In the story of the Exodus, except for the bit about God desiring freedom for
people, the Bible just gets God wrong.
Then in the
Revised Common Lectionary’s for that date there’s 1 Peter 2:11-17. It tells
Christians to submit themselves for the Lord’s sake to every human authority. Those
authorities are just there, the text says, to punish those who do wrong and
commend those who do right. 1 Peter is as wrong about that as Romans is when it
says much the same thing at Romans 13:1-7, a part of Romans almost certainly
not written by Paul. Had the Christian martyrs the Romans fed to the lions done
anything wrong? In the eyes of the Roman government perhaps, but not in the
eyes of the Christians or of God. Had Paul done wrong every time the Roman authorities
locked him up in prison? Again, in the eyes of the Roman authorities perhaps,
but certainly not in the eyes of Christians. He was preaching the Gospel of
Jesus Christ as we understood it. In God’s eyes he did nothing wrong, but the
Roman authorities punished him anyway. Of course 1 Peter was written long
before the twentieth century, but was Hitler put in charge of Germany only to
punish those who did wrong and commend those who did right? Was Stalin put in
charge of the Soviet Union for that reason? Was Donald Trump made President of
the United States to do the same thing, just punish those who do wrong and
commend those who do right? Of course not. 1 Peter is just wrong here. So there
is no denying that sometimes the Bible is just wrong. It gets God wrong. Of
course it also gets God right. 1 John 4:8 is right when it says God is love, or
at least it’s right if we understand that God defines love not love defines
God. The Bible get is right lots of times. The problem is it gets it wrong lots
of times too.
Whatever else the
Bible may be it is first all the foundational book of the Christian faith. Of
the Jewish faith too, or at least what Christians call the Old Testament (in
its Protestant version) is that. What are we to make of the fact that we can’t
deny that sometimes the Bible gets it wrong? What are we to do when we see the
Bible saying something that is just plain wrong? One thing we could do, and one
thing a lot of Christians do or at least try to do, is say that it’s not the
Bible that’s wrong but us.

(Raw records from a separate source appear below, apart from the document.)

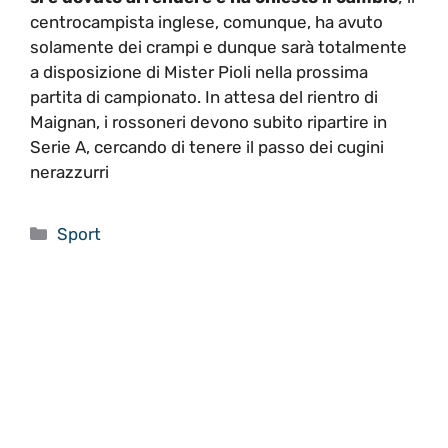
centrocampista inglese, comunque, ha avuto
solamente dei crampi e dunque sarà totalmente
a disposizione di Mister Pioli nella prossima
partita di campionato. In attesa del rientro di
Maignan, i rossoneri devono subito ripartire in
Serie A, cercando di tenere il passo dei cugini
nerazzurri
Categorie
Sport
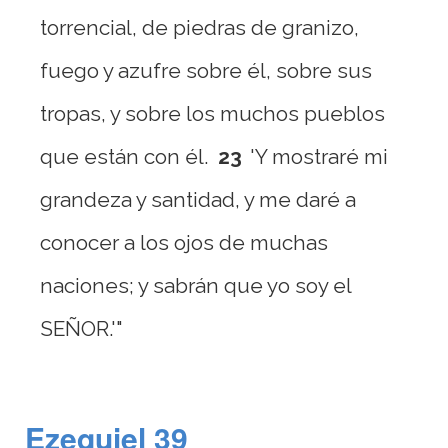
torrencial, de piedras de granizo,
fuego y azufre sobre él, sobre sus
tropas, y sobre los muchos pueblos
que están con él.
23
'Y mostraré mi
grandeza y santidad, y me daré a
conocer a los ojos de muchas
naciones; y sabrán que yo soy el
SEÑOR.'"
Ezequiel 39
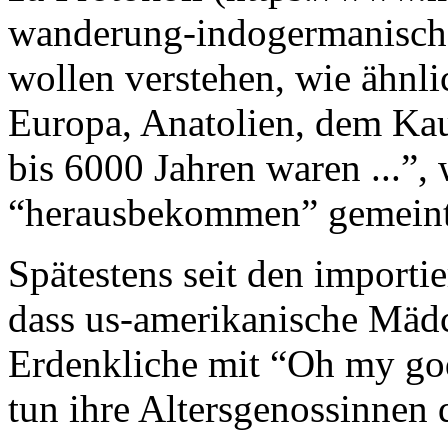
wanderung-indogermanische
wollen verstehen, wie ähnl
Europa, Anatolien, dem Kau
bis 6000 Jahren waren ...”, 
“herausbekommen” gemeint 
Spätestens seit den importi
dass us-amerikanische Mädc
Erdenkliche mit “Oh my god
tun ihre Altersgenossinnen 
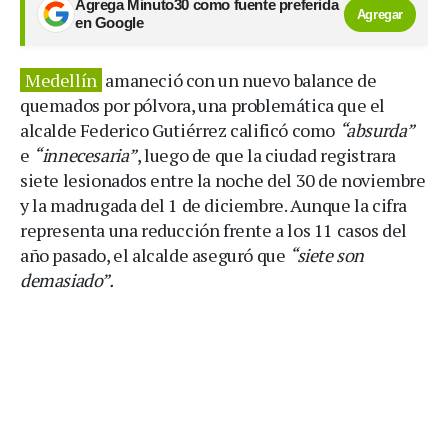
Agrega Minuto30 como fuente preferida
Agregar
en Google
Medellín
amaneció con un nuevo balance de
quemados por pólvora, una problemática que el
alcalde Federico Gutiérrez calificó como
“absurda”
e
“innecesaria”
, luego de que la ciudad registrara
siete lesionados entre la noche del 30 de noviembre
y la madrugada del 1 de diciembre. Aunque la cifra
representa una reducción frente a los 11 casos del
año pasado, el alcalde aseguró que
“siete son
demasiado”.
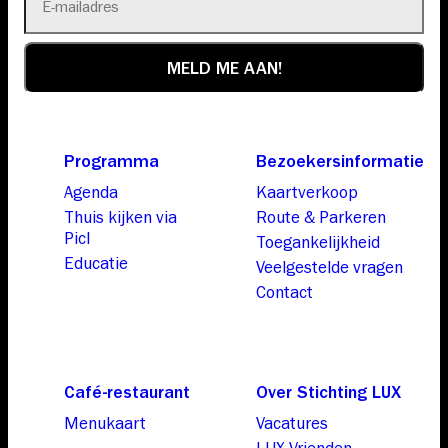
Programma
Bezoekersinformatie
Agenda
Kaartverkoop
Thuis kijken via
Route & Parkeren
Picl
Toegankelijkheid
Educatie
Veelgestelde vragen
Contact
Café-restaurant
Over Stichting LUX
Menukaart
Vacatures
LUX Vrienden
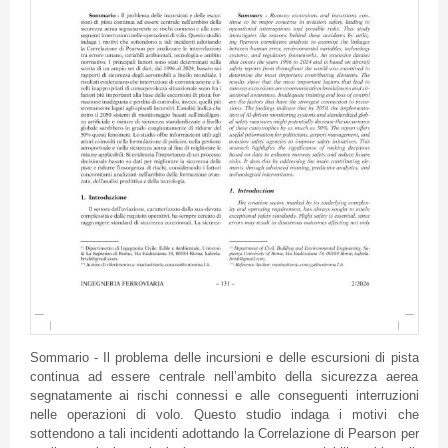
Sommario - Il problema delle incursioni e delle escursioni di pista
continua ad essere centrale nell’ambito della sicurezza aerea
segnatamente ai rischi connessi e alle conseguenti interruzioni
nelle operazioni di volo. Questo studio indaga i motivi che
sottendono a tali incidenti adottando la Correlazione di Pearson per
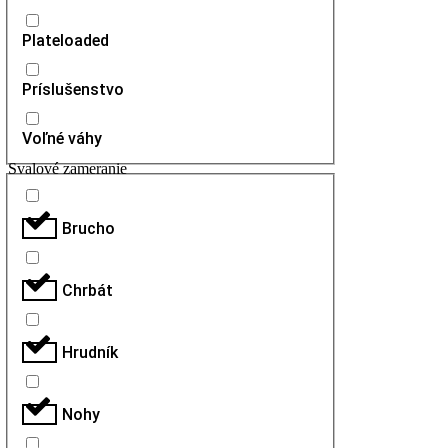
Plateloaded
Príslušenstvo
Voľné váhy
Svalové zameranie
Brucho
Chrbát
Hrudník
Nohy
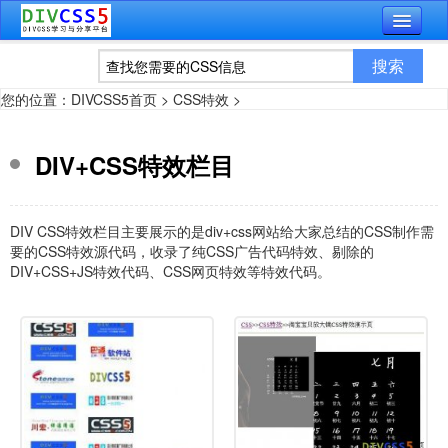
您的位置：
DIVCSS5首页
>
CSS特效
>
DIV+CSS特效栏目
DIV CSS特效栏目主要展示的是
div+css
网站给大家总结的
CSS
制作需
要的CSS特效源代码，收录了纯CSS广告代码特效、剔除的
DIV+CSS+JS特效代码、CSS网页特效等特效代码。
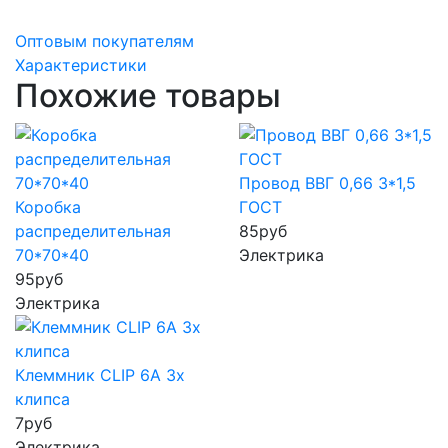
Оптовым покупателям
Характеристики
Похожие товары
Провод ВВГ 0,66 3*1,5
Коробка
ГОСТ
распределительная
85
руб
70*70*40
Электрика
95
руб
Электрика
Клеммник CLIP 6А 3x
клипса
7
руб
Электрика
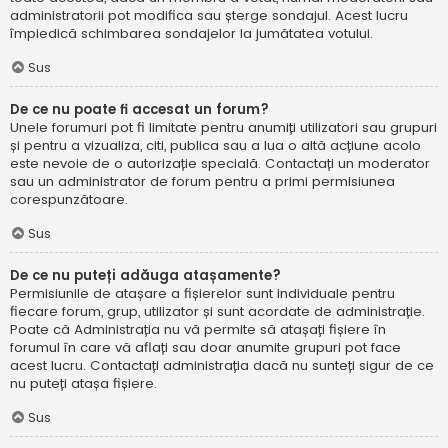
administratorii pot modifica sau șterge sondajul. Acest lucru
împiedică schimbarea sondajelor la jumătatea votului.
Sus
De ce nu poate fi accesat un forum?
Unele forumuri pot fi limitate pentru anumiți utilizatori sau grupuri
și pentru a vizualiza, citi, publica sau a lua o altă acțiune acolo
este nevoie de o autorizație specială. Contactați un moderator
sau un administrator de forum pentru a primi permisiunea
corespunzătoare.
Sus
De ce nu puteți adăuga atașamente?
Permisiunile de atașare a fișierelor sunt individuale pentru
fiecare forum, grup, utilizator și sunt acordate de administrație.
Poate că Administrația nu vă permite să atașați fișiere în
forumul în care vă aflați sau doar anumite grupuri pot face
acest lucru. Contactați administrația dacă nu sunteți sigur de ce
nu puteți atașa fișiere.
Sus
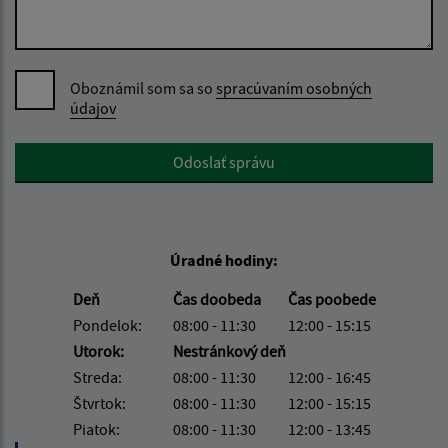
Oboznámil som sa so
spracúvaním osobných
údajov
Google reCaptcha Response
Odoslať správu
Úradné hodiny:
Deň
Čas doobeda
Čas poobede
Pondelok:
08:00 - 11:30
12:00 - 15:15
Utorok:
Nestránkový deň
Streda:
08:00 - 11:30
12:00 - 16:45
Štvrtok:
08:00 - 11:30
12:00 - 15:15
Piatok:
08:00 - 11:30
12:00 - 13:45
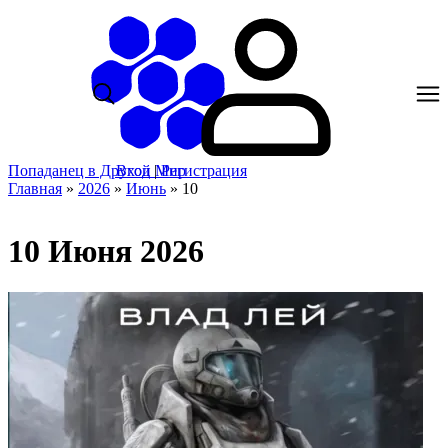
Попаданец в Другой Мир
Вход
|
Регистрация
Главная
»
2026
»
Июнь
»
10
10 Июня 2026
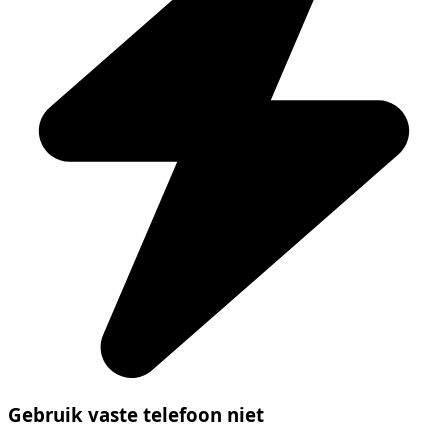
Gebruik vaste telefoon niet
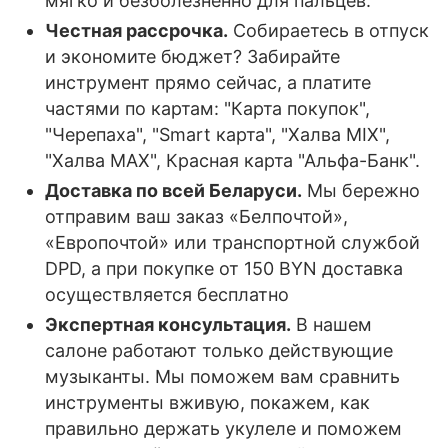
мягко и безболезненно для пальцев.
Честная рассрочка.
Собираетесь в отпуск
и экономите бюджет? Забирайте
инструмент прямо сейчас, а платите
частями по картам: "Карта покупок",
"Черепаха", "Smart карта", "Халва MIX",
"Халва MAX", Красная карта "Альфа-Банк".
Доставка по всей Беларуси.
Мы бережно
отправим ваш заказ «Белпочтой»,
«Европочтой» или транспортной службой
DPD, а при покупке от 150 BYN доставка
осуществляется бесплатно
Экспертная консультация.
В нашем
салоне работают только действующие
музыканты. Мы поможем вам сравнить
инструменты вживую, покажем, как
правильно держать укулеле и поможем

We can expend immense amounts of spiritual and psychic
energy trying to make ourselves believe that what we think is wrong isn’t wrong
because it’s in the Bible. Therefore it can’t be wrong. I trust that it is
obvious that that is not what I do when I read the Bible saying something that’s
obviously wrong. Making ourselves believe that what’s wrong in the Bible
actually isn’t wrong requires us to deny our experience and often our own convictions
of who God is. I’m not willing to do that. A lot of Christians (and Jews) aren’t
willing to do that either.
So what other
options do we have? We have the option of staying with our own belief that
something in the Bible is just plain wrong. Faith after all does not require us
to reject our God-given intellectual capacities. Faith does not require us to
ignore our own life experience. As Christians we have to take everything in the
Bible seriously. We must consider everything in the Bible conscientiously and prayerfully.
It is after all the book that our faith simply cannot do without. We don’t
however have to take everything in the Bible as true.
Rejecting
anything in the Bible as untrue of course raises a serious question. Just what
is the Bible anyway? Some Christians will tell you that it’s God’s word, never
mind that the Bible says that Jesus is God’s Word not that the Bible is. These people
insist, and I suppose we can assume, that if the Bible comes from God nothing
in it could possibly be false. So we have a choice. We can accept everything in
the Bible as true, or we can understand that the Bible does not come from God.
We can’t accept that everything in it is true. Even people who insist that they
believe everything in the Bible is true probably really don’t. So the
conclusion is clear: The Bible doesn’t come from God. It is a wholly human
product. It has to be a human product simply because there is so much in it
that is clearly false.
Of course there’s
also a lot in it that is profoundly true, which raises a perplexing question.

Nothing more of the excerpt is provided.